Other research looks at using X-ray crystallography to better understand how drugs work on proteins, notably in cancer. Knowing how they attach to a protein enables us to better understand how they work, how to stop them working on other proteins, to reduce side effects, and how to improve them.

Who or what first sparked your interest in chemistry, and how has that interest evolved over time? 

Photography has always been a huge passion of mine and I used to have a black and white darkroom to develop photos when I was about 12 years old. I think this would be the first chance I had of measuring and mixing things, in fact carrying out chemistry!

My chemistry has certainly evolved. Never in a million years would I have seen myself doing medicinal chemistry but it was down to finding my first job after an ETH postdoc, at Xenova (Biotech), in the UK. I do not think I did that well. It was too much of a change in chemistry and very daunting but I slowly began to understand the whys and the hows. Now, it's a little easier but still a massive challenge.

What have been the biggest challenges that you have faced over the course of your time in science, and what have you learned from those experiences? 

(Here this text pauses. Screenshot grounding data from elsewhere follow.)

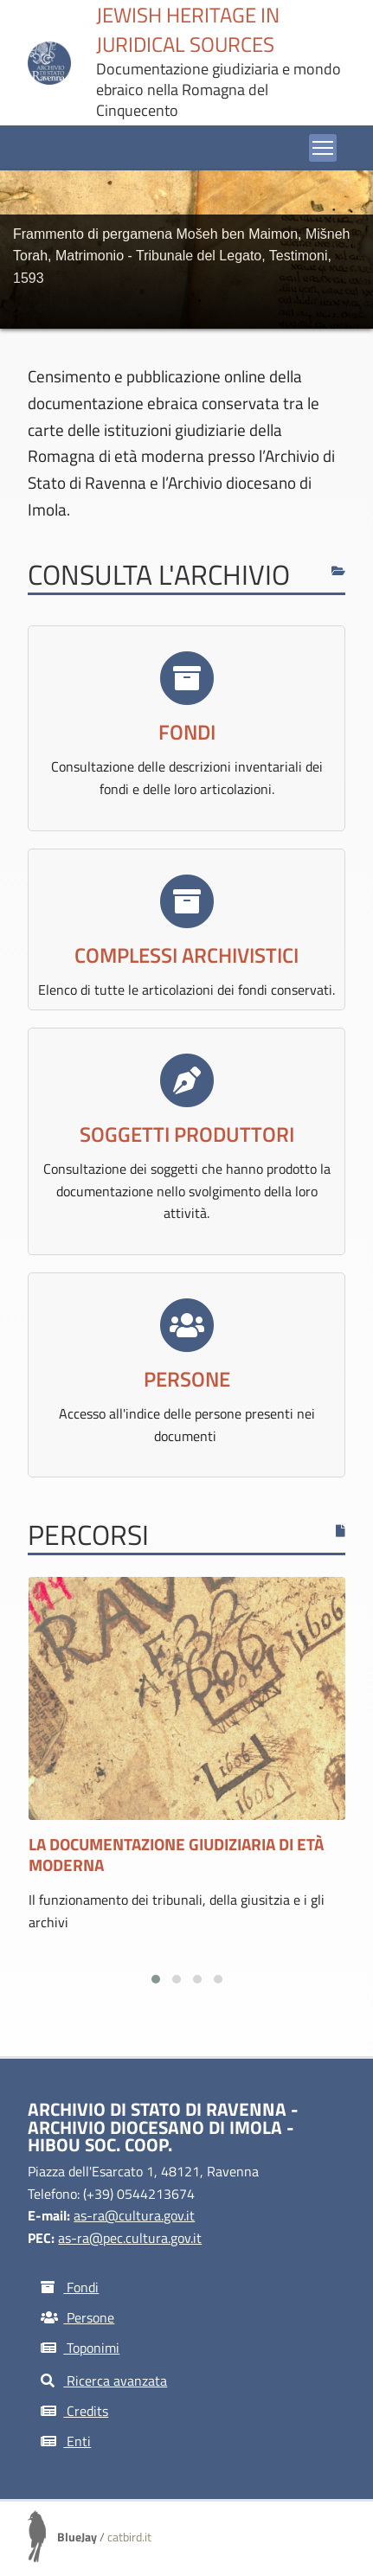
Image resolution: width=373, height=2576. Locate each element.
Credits (74, 2410)
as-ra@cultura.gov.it (134, 2215)
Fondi (70, 2287)
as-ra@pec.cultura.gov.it (130, 2237)
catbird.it (129, 2537)
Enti (66, 2441)
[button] (155, 1979)
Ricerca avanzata (104, 2380)
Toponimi (80, 2347)
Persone (77, 2317)
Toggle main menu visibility (324, 144)
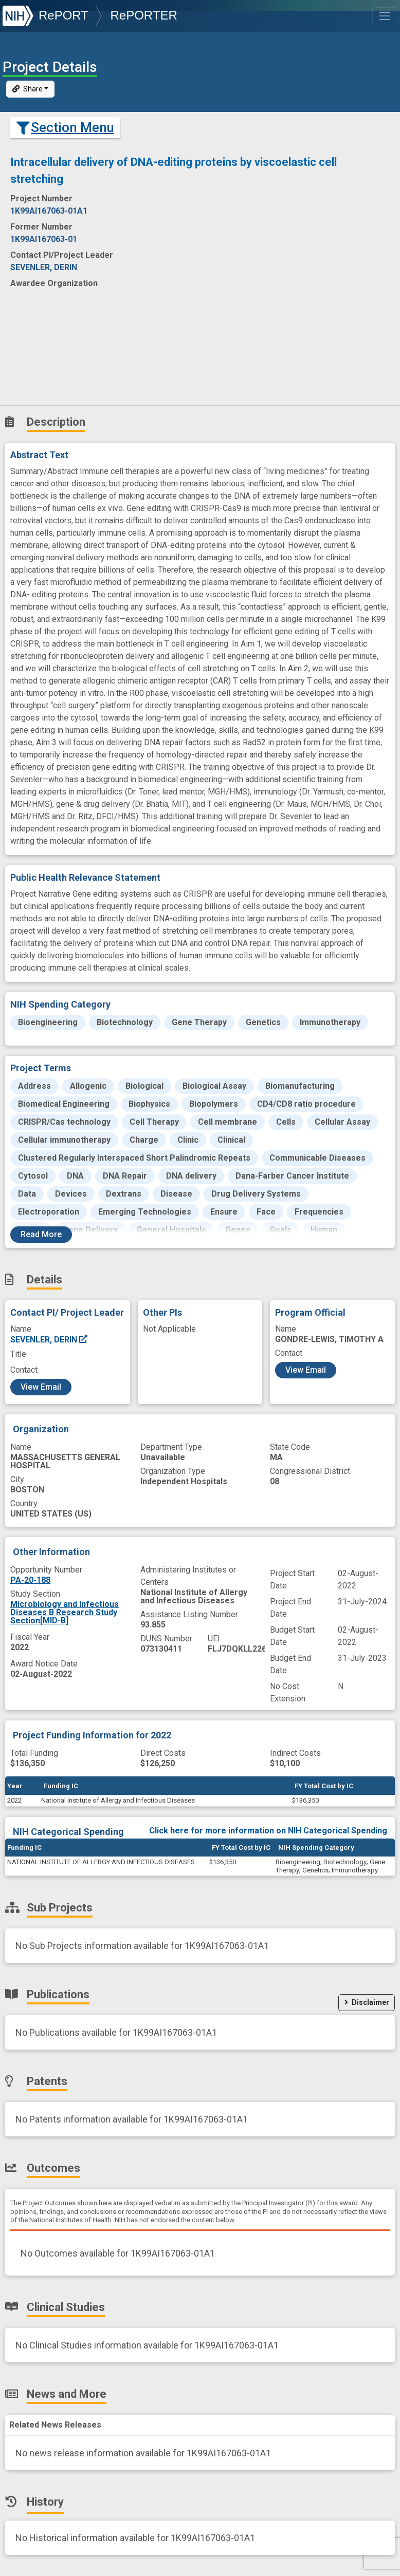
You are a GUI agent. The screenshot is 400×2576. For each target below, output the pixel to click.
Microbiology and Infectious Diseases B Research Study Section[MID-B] (64, 1612)
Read (41, 1234)
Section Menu (65, 127)
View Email (41, 1387)
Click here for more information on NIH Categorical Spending (268, 1830)
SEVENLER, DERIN (49, 1339)
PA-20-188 (30, 1580)
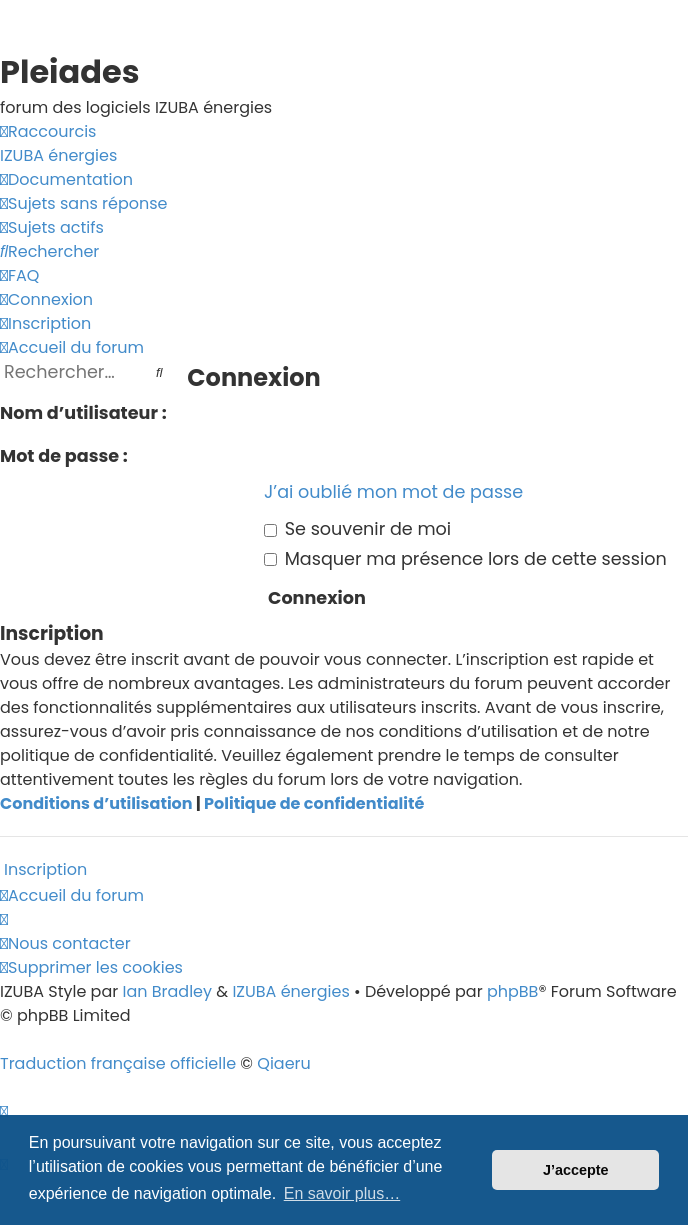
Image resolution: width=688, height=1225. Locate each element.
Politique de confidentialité (314, 803)
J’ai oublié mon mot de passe (393, 492)
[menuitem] (58, 156)
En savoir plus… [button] (342, 1193)
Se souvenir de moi (357, 529)
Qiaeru (284, 1063)
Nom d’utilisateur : (83, 413)
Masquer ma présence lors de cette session (465, 559)
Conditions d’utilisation (96, 803)
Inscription (45, 869)
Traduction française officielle (118, 1063)
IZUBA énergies (290, 991)
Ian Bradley (167, 991)
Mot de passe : (64, 456)
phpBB (513, 991)
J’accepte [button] (576, 1170)
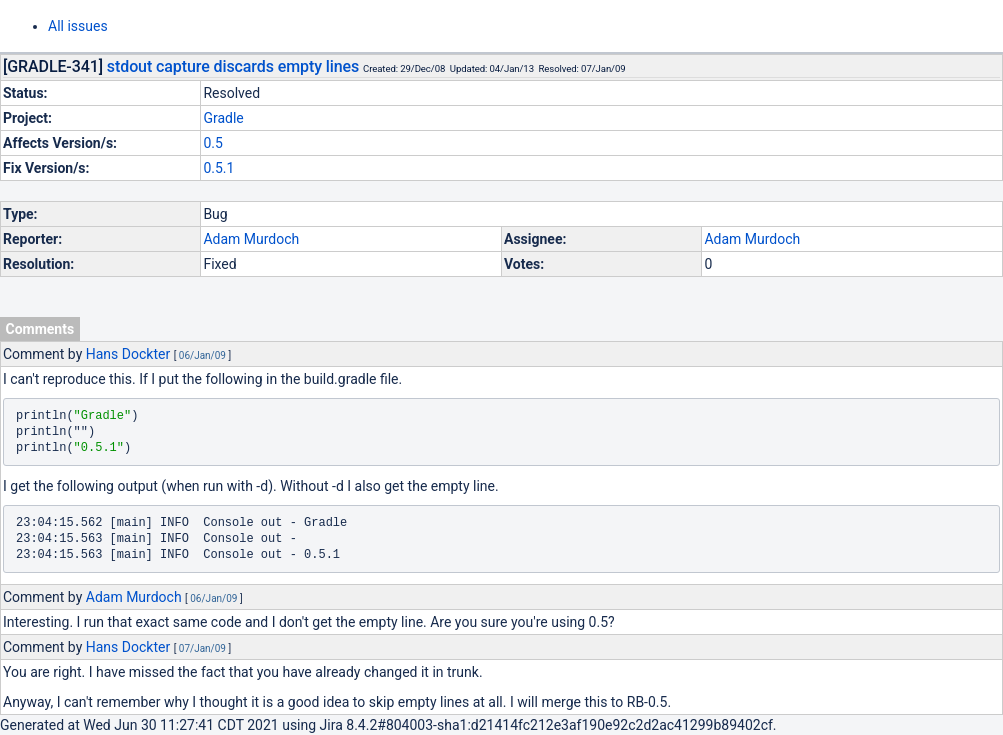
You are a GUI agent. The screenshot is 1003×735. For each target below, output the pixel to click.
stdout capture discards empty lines (233, 66)
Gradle (223, 118)
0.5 (212, 143)
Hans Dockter (128, 354)
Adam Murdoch (251, 239)
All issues (78, 26)
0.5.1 (218, 168)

Funding. The amount of work needed to write a grant application. Perhaps, only 10% of the application is the scientific justification. Also, the wait, as you risk being scooped by a competitor and the topic no longer being relevant! The inconsistency. I've written bulletproof proposals that missed out by one place in the ranking and far inferior others, where for example, I rushed it to meet a deadline, that were funded! One thing is sure: if you don’t write a proposal, you won't get it so it's the school of hard knocks... learn from your mistakes, take the feedback on the chin, write that stroppy email but don’t sent it, bin it, and put that frustration/anger in to writing a better proposal next time.

What impact would you say that your work is having on your field and/or the wider world? 

I think that a lot of our work on the Y220C mutant in p53 has been impactful as we were able to define a roadmap of the protein, show how to bind small molecules in the cavity and how to optimise them.

Now there are promising drugs in the clinic that use some of the ‘tricks’ we brought to the table and this is satisfying.

Are there any scientific developments, either recent or on the horizon, that you are excited about? 

Drugging the undruggable. New ways and successes in targeting e.g. KRAS, p53, the use of beyond rule of 5 (bRo5) drugs including macrocycles, hetero-bifunctionals and a better understanding of their properties. Obviously, advances in e.g. Cryo-EM, Xray crystallography, AI are all helping.

What does good research culture mean to you, and why does it matter? 

I love to see people showing humility and kindness, who acknowledge their team members, technical staff, everyone who has contributed to the group. Those who let first authors have a * on a paper when their contribution is deserving. Remember, one day we were all striving to do bigger, better things and no doubt someone gave you a helping hand. Be proud and supportive of those who want to be the next PI.

What is your favourite element and why? 

Palladium. It was my PhD, it is so useful in both academic and industrial research and you only have to think of Suzuki, Heck, Negishi, Buchwald-Hartwig, etc, to realise just how important Pd-catalysed reactions are.